-- The records follows --

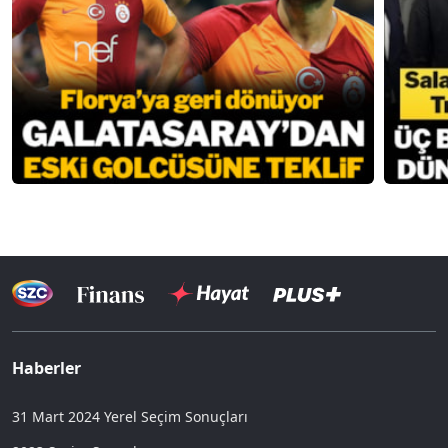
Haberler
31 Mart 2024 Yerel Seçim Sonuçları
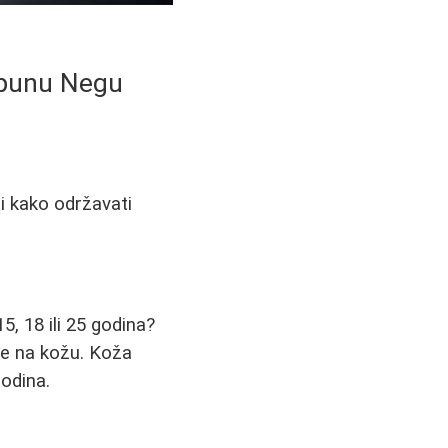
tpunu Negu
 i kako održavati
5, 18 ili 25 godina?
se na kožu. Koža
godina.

-- The records concluded --
-- The records follows --

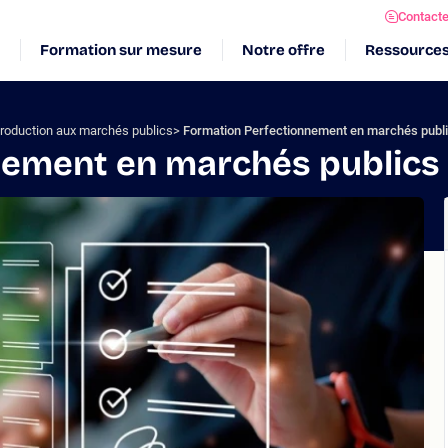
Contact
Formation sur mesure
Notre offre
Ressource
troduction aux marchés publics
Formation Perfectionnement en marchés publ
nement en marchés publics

-- The records concluded --
-- The records follows --

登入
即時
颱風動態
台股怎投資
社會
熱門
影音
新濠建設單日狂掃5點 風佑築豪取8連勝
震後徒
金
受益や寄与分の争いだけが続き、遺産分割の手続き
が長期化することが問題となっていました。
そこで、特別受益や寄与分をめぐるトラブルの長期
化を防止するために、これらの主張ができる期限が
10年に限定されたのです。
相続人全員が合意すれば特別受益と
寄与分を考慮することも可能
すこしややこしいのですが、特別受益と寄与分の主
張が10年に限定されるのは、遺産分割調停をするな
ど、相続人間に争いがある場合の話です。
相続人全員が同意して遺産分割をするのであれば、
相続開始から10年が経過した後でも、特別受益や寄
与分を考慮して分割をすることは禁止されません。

-- The records concluded --

Copy all lines from the material that include "Formation".

▶ Answer to the exercise:
Formation sur mesure
Formation Perfectionnement en marchés publ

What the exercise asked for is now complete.